Others have suggested that IP addresses should be considered “personal data”, on the mistaken understanding that looking up an IP address in a “whois” directory allows IP addresses to be tied to identifiable human beings. But in reality, if you look up an IP address in a whois directory, you usually get the name of the organization that manages the IP address. So, normally, Google could determine that a user’s queries come from a particular IP address owned by, say, Comcast, but Google has no way of knowing the name or organization of the human being behind the IP address.

A different question altogether is whether identifiability should equate to individualization. As discussed above, identifiability is about the likelihood of an individual being distinguished from others. But for this distinction to merit the protection afforded by privacy laws, it must be necessary to establish a link between the person and their right to privacy.
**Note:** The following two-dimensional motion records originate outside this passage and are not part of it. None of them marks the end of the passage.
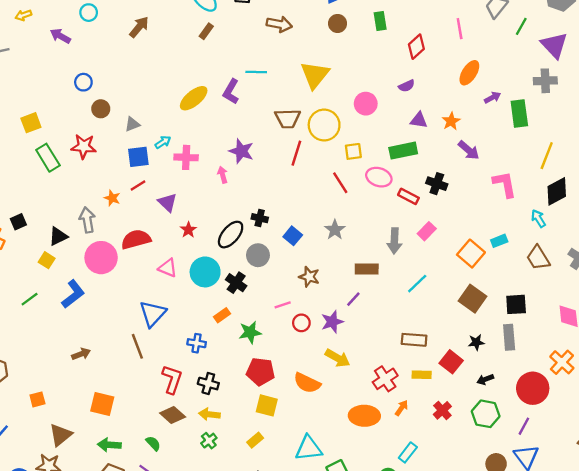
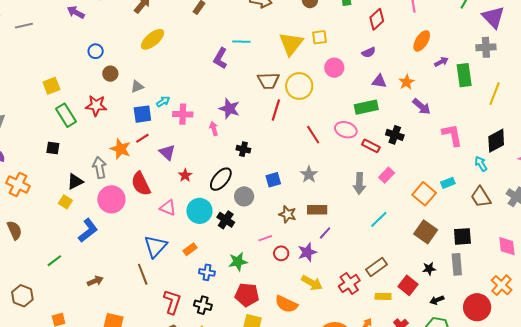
yellow ellipse: (194, 98) -> (153, 39), moved
yellow square: (353, 151) -> (319, 37), moved
yellow line: (547, 156) -> (495, 94), moved
orange star: (112, 198) -> (120, 149), size x1.5
black cross: (260, 218) -> (243, 149), moved
black square: (18, 222) -> (53, 148), moved, turned 32
blue square: (293, 236) -> (273, 180), turned 35
red semicircle: (136, 239) -> (141, 184), turned -100
brown rectangle: (367, 269) -> (317, 210), moved
green line: (30, 299) -> (54, 261), moved
orange rectangle: (222, 315) -> (190, 249), moved
brown rectangle: (414, 340) -> (377, 267), turned -40
blue cross: (197, 343) -> (207, 272), moved
red cross: (385, 379) -> (349, 283), moved

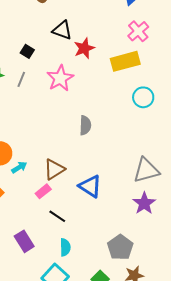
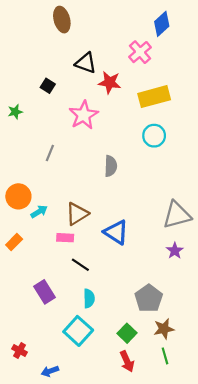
pink cross: (138, 31) -> (140, 52), moved
red star: (84, 48) -> (110, 82), turned 30
gray line: (21, 79) -> (50, 153), moved
cyan circle: (143, 97) -> (154, 136), moved
pink rectangle: (43, 191) -> (65, 238), turned 42
purple star: (144, 203) -> (175, 251), size x0.7

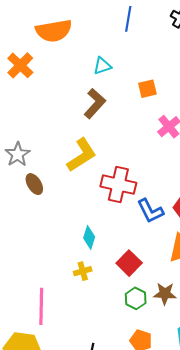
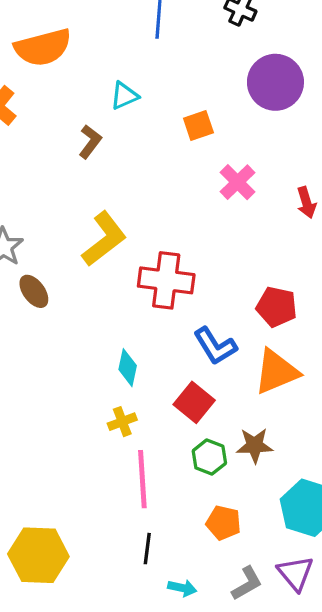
brown L-shape: (95, 104) -> (90, 142), moved, size x0.7
blue L-shape: (150, 211) -> (215, 346), moved
pink line: (41, 306) -> (142, 479), moved

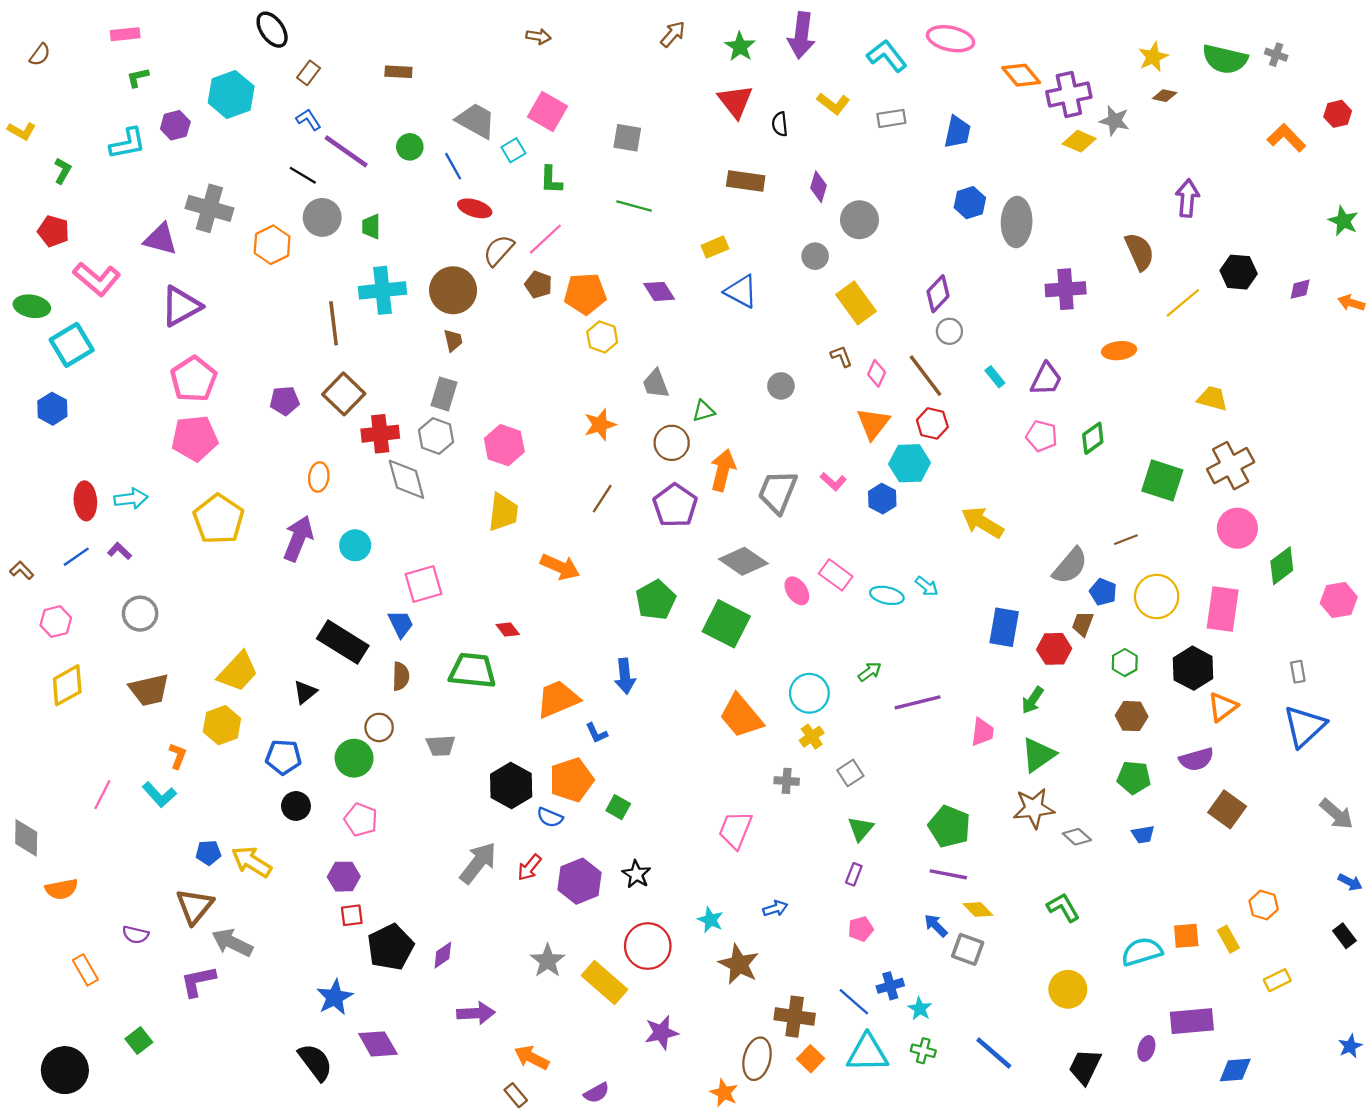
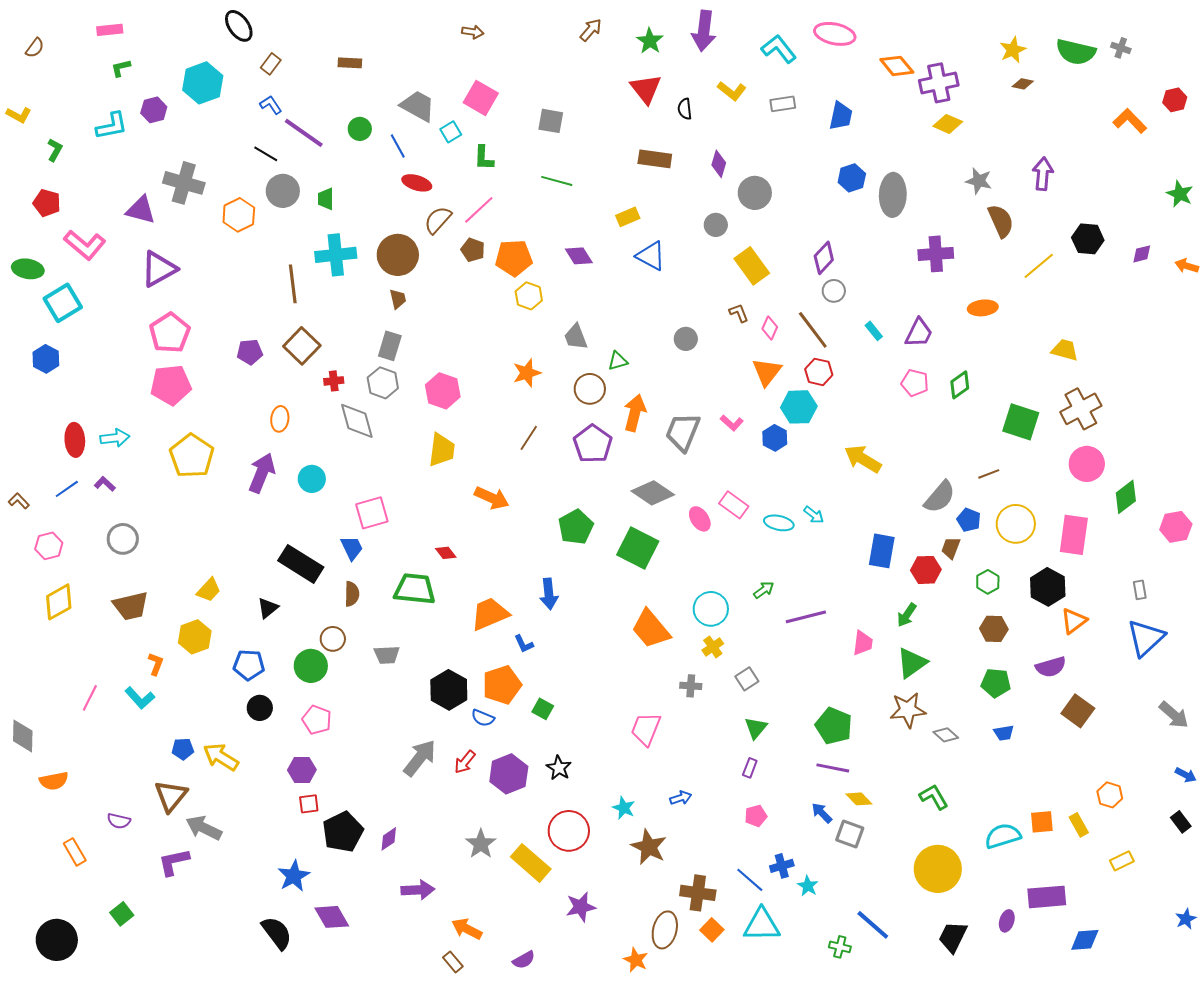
gray star: (1114, 121) -> (979, 181), moved
red cross: (380, 434) -> (334, 381), size x0.6
yellow trapezoid: (238, 672) -> (209, 590), size x0.7
yellow circle: (1068, 989) -> (938, 869), size x1.4
green cross: (923, 1051) -> (840, 947), moved

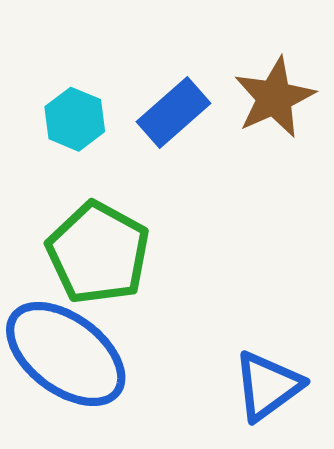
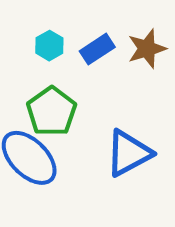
blue triangle: (268, 386) -> (129, 153), moved, size x1.4

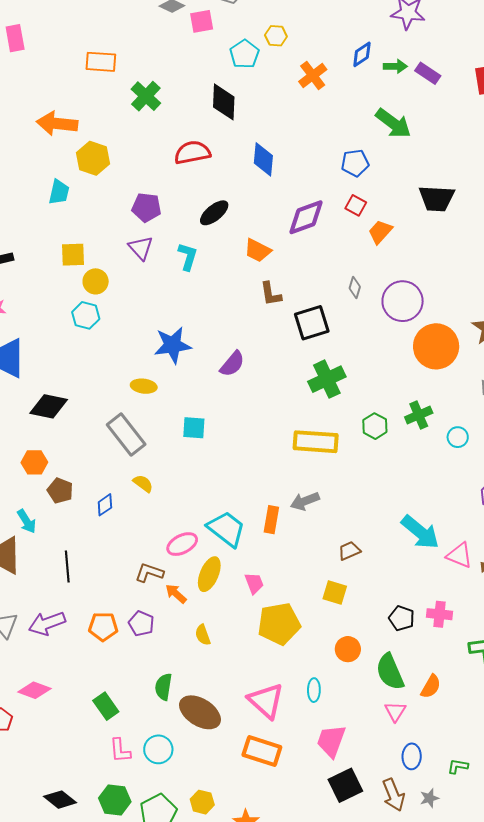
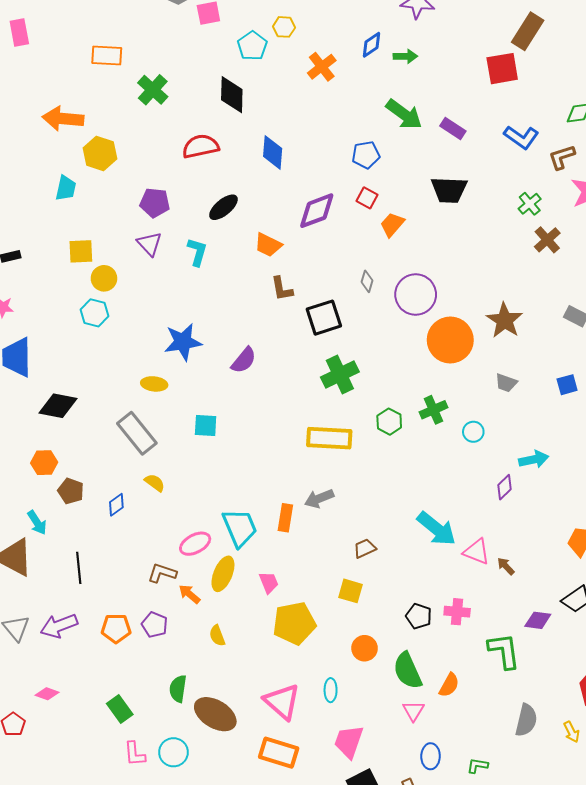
purple rectangle: (428, 73) -> (453, 129), moved
cyan trapezoid: (226, 529) -> (240, 528), turned 30
pink diamond: (34, 690) -> (47, 694), size x0.7

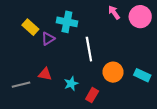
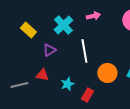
pink arrow: (114, 12) -> (93, 16), moved, turned 112
cyan cross: (67, 22) -> (63, 25), turned 36
purple triangle: (48, 39) -> (49, 50), moved

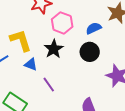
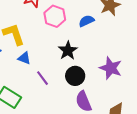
black star: (54, 49) -> (68, 51), moved
black circle: (90, 52) -> (75, 76), moved

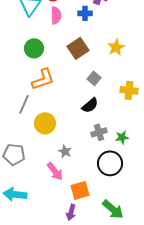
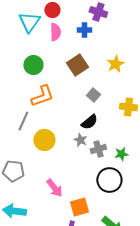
gray star: (65, 151) -> (80, 140), moved

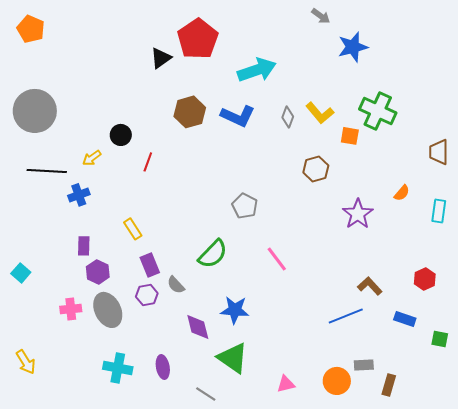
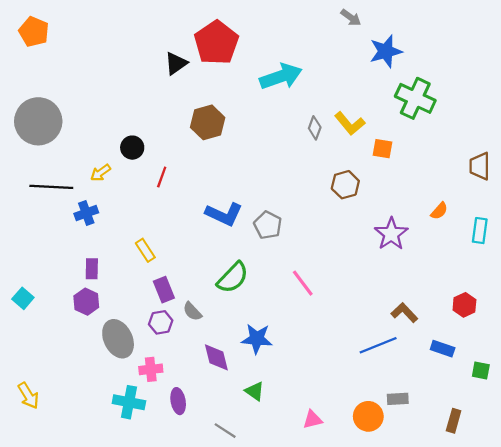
green cross: (378, 111) -> (415, 98), moved
blue L-shape: (238, 116) -> (224, 214), moved
purple hexagon: (98, 272) -> (86, 302), moved
pink cross: (71, 309) -> (151, 369), moved
green triangle: (233, 358) -> (255, 391), size x0.6
brown rectangle: (389, 385) -> (454, 421), moved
For example, during the course of an online transaction between a retail web site and a customer, that customer’s identity will be protected by data privacy laws that impose obligations on the website operator (like seeking the customer’s consent for ancillary uses of customer information) and give rights to the individual (like allowing the customer to opt out of direct marketing). However, if someone who visits the web site for the first time (therefore prior to any transaction taking place) is presented with a local language version of the web site as a result of the geographical identifier associated to the IP Address used to access the site, there will be an element of individualization that does not involve identifying the person. In other words, unless and until that user becomes a registered customer, the web site operator will not be able to identify that individual. But the language appearing on the pages accessed by anyone using that IP Address may be different from the language presented to those using an IP Address associated with a different geographic location.

Should privacy laws apply in this situation? There is an obvious danger in trying to apply privacy laws as we understand them today in terms of notice, choice, access rights or data transfer limitations, to these types of cases. For example, there is no way that websites can provide consumers with a so-called right of access to IP-address-based logs, since such databases provide no way of authenticating a user. Individualization of Internet users is a logical and beneficial result of the way in which Internet technology works and sometimes it is also indispensable in order to comply with legal obligations such as presenting or blocking certain information in certain territories. Attempting to impose privacy requirements to situations that do not affect someone’s right to privacy will not only hamper technological development, but will entirely contradict the common sense principles on which privacy laws were founded. Privacy laws should be about protecting identifiable individuals and their information, not about undermining individualization. No doubt some people think that the cause of privacy is advanced, if data protection is extended to ever-broader categories of numerical locators like IP addresses. But let’s think hard about when these numbers can identify someone, and when they can’t. Black and white slogans are usually wrong. The real world is more complicated than that.